Dec 10, 2010

Empty chair to represent L. Xiaobo at Nobel Peace Prize ceremony

Time is knocking. Stage is set for awarding Nobel Peace Prize 2010. But the central of attraction, the Chief Guest will not be present. He is in jail. He is hearing the sounds and shows of the ceremony. However, the ambassadors, royalty and VIPs to take their seats in Oslo's modernest City Hall on Friday for the Nobel Peace Prize ceremony, there will be one chair left empty for this year's winner Mr. Liu Xiaobo.

Chinese authorities have placed Liu's supporters, including his wife Liu Xia, under house arrest to prevent anyone from picking up his prize.

Nobel laureate Liu Xiaobo, democracy spokesman in China, is serving an 11-year prison sentence in China on subversion charges brought after he co-authored a bold call for sweeping changes to Beijing's one-party communist political system.

On Thursday, Chinese police surrounded Liu's house in Beijing. Officers guarded the entrance to the residential compound and checked the identities of all who entered. About a dozen journalists stood outside while officers patrolled inside the compound in central Beijing.

China was infuriated when the prestigious USD 1.4 million prize was awarded to the 54-year-old literary critic, describing it as an attack on its political and legal system.

Beijing has also pressured foreign diplomats to stay away from Friday's ceremony.

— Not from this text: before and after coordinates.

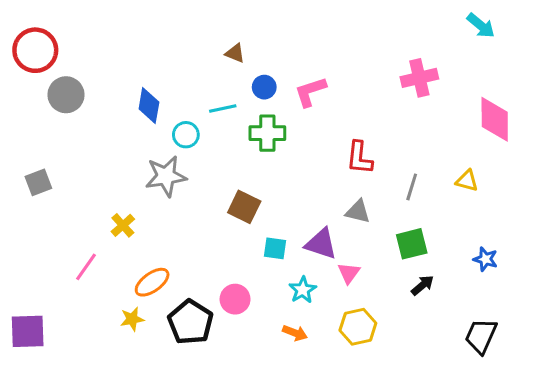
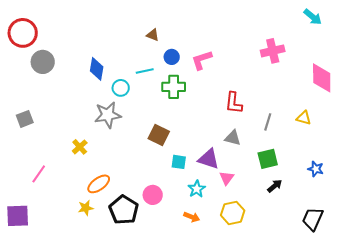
pink line: (86, 267) -> (39, 174), moved

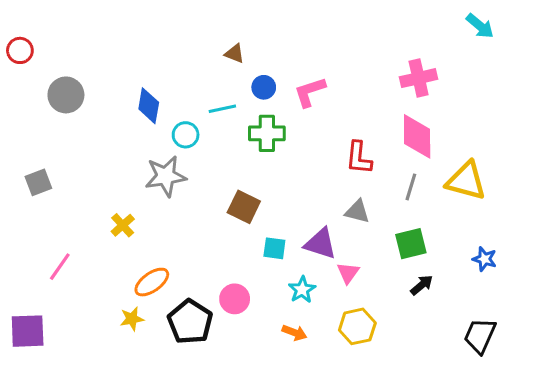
red circle: (23, 33) -> (20, 50), moved, size x0.6
pink diamond: (322, 78) -> (417, 136), moved
yellow triangle: (304, 118) -> (466, 181), size x1.8

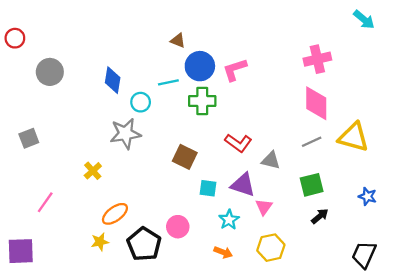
blue circle: (264, 87) -> (200, 66), size x1.6
red L-shape: (359, 158) -> (238, 143), moved, turned -60
gray line: (411, 187) -> (312, 142), turned 48

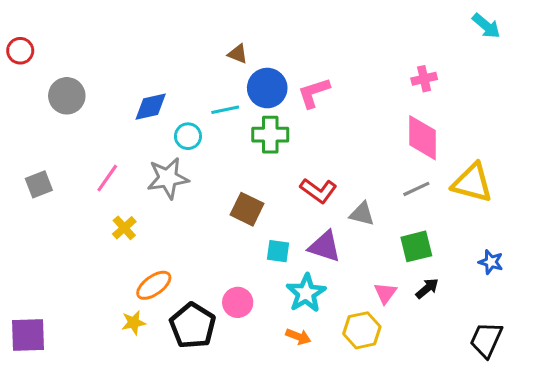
pink cross: (317, 59) -> (424, 79), size x0.7
blue diamond: (113, 80) -> (151, 107), turned 68
pink line: (45, 202) -> (107, 178), moved
pink triangle: (264, 207) -> (385, 293), moved
cyan star: (229, 220) -> (306, 293), size x1.4

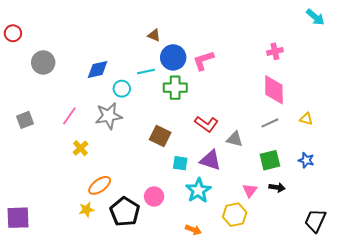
yellow triangle: (472, 183) -> (306, 119), size x0.5
blue star: (491, 262) -> (306, 160), moved
black arrow: (427, 288) -> (277, 187), turned 49
orange arrow: (298, 337) -> (193, 230), moved

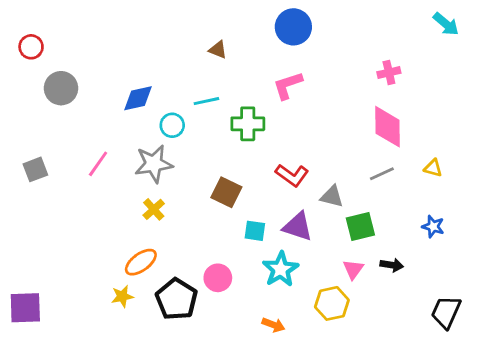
red circle: (13, 33) -> (31, 47), moved
blue circle: (173, 57) -> (293, 27), moved
yellow cross: (80, 148) -> (154, 209), moved
green square: (270, 160) -> (360, 226), moved

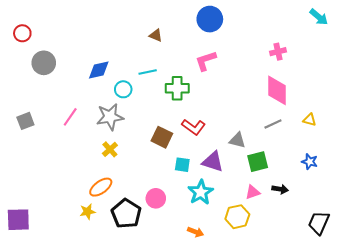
red L-shape: (292, 175) -> (193, 127), moved
pink triangle: (353, 269) -> (253, 192), turned 35

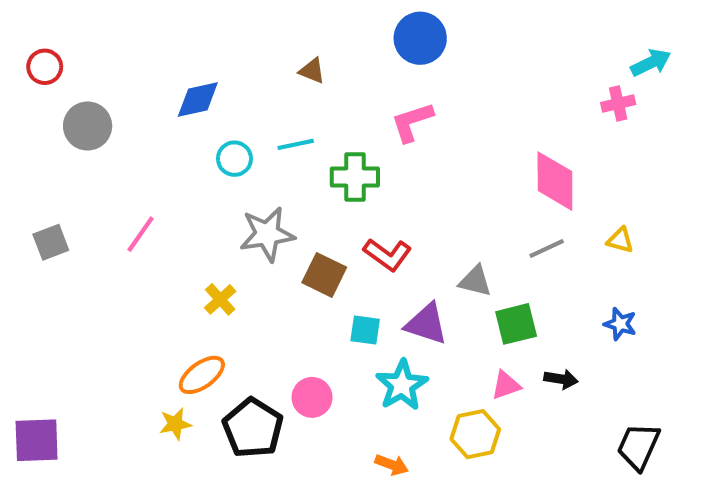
cyan arrow: (319, 17) -> (651, 63), moved, turned -66
pink cross: (278, 52) -> (618, 104), moved
blue diamond: (99, 70) -> (198, 99), moved
cyan circle: (123, 89) -> (234, 159), moved
gray star: (110, 117) -> (267, 234), moved

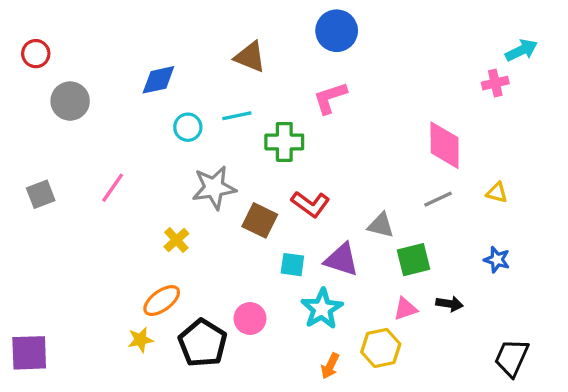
brown triangle: (312, 71) -> (250, 57), size x1.5
orange arrow: (392, 465) -> (330, 366), moved, turned 95

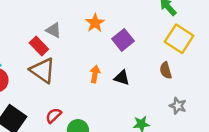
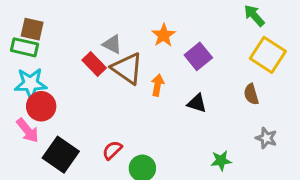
brown triangle: (43, 70) -> (127, 68), moved
orange arrow: (95, 74) -> (158, 85), moved

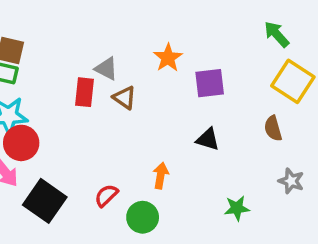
purple square: (198, 56) -> (210, 83), turned 32
red rectangle: (94, 64) -> (85, 92), turned 50
brown triangle: (127, 68) -> (124, 98), size x0.6
orange arrow: (158, 85) -> (161, 176), moved

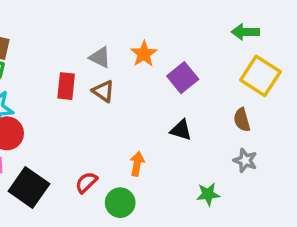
green arrow: (277, 34) -> (245, 32), turned -48
gray triangle: (106, 69) -> (100, 57), moved
purple square: (210, 83) -> (183, 78), turned -32
gray star: (291, 181) -> (245, 160), moved

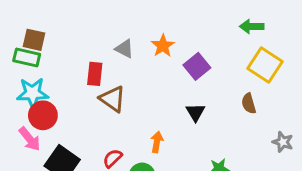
brown triangle: (103, 91) -> (112, 99), moved, size x1.4
black triangle: (181, 130) -> (195, 112), turned 42
gray star: (245, 160) -> (283, 142), moved

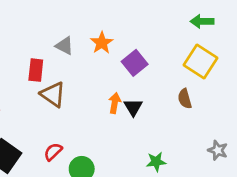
green arrow: (252, 26) -> (202, 21), moved
orange arrow: (157, 142) -> (115, 103), moved
gray star: (283, 142) -> (218, 150), moved

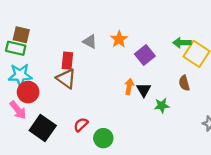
green arrow: (202, 21) -> (182, 43), moved
brown triangle: (53, 94) -> (66, 79), moved
green star: (156, 162) -> (162, 106), moved

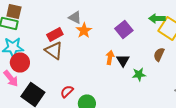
orange star: (119, 39) -> (84, 30), moved
red rectangle: (67, 61) -> (55, 34), turned 56
brown semicircle: (184, 83) -> (159, 54), turned 40

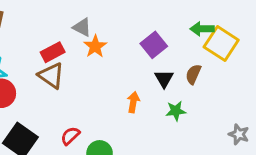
brown semicircle: (159, 54) -> (193, 74), moved
orange arrow: (110, 57) -> (133, 102), moved
black triangle: (123, 60) -> (164, 79), moved

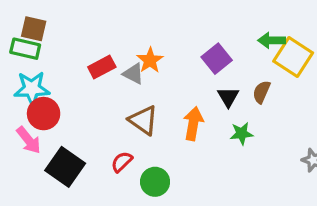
gray triangle: (82, 27) -> (133, 74), moved
brown triangle: (51, 76) -> (143, 120), moved
orange arrow: (133, 102) -> (193, 124), size x1.4

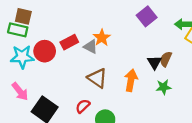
purple square: (217, 59) -> (147, 16), moved
brown semicircle: (262, 92) -> (166, 59), moved
red circle: (44, 114) -> (45, 51), moved

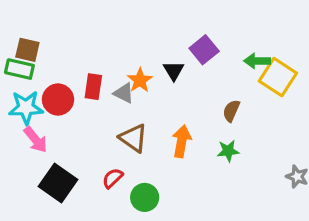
red rectangle: (69, 42) -> (93, 87), turned -54
black triangle: (154, 62) -> (174, 71), moved
pink arrow: (20, 92) -> (36, 140), moved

China and 18 other countries have declined to attend, including Russia, Pakistan, Iran, Venezuela and Cuba.

At least 45 of 65 embassies in Oslo have accepted invitations.

Nobel committee secretary Geir Lundestad said Liu will be represented ‘by an empty chair ... the strongest possible argument’ for awarding it to him.

It will be the first time the peace prize will not be handed out since 1936, when Adolf Hitler prevented German pacifist Carl von Ossietzky from accepting the award.

The prize can be collected only by the laureate or close family members.

Cold War dissidents Andrei Sakharov of the Soviet Union and Lech Walesa of Poland were able to have their wives collect the prizes for them.

Myanmar democracy activist Aung San Suu Kyi's award was accepted by her 18-year-old son in 1991.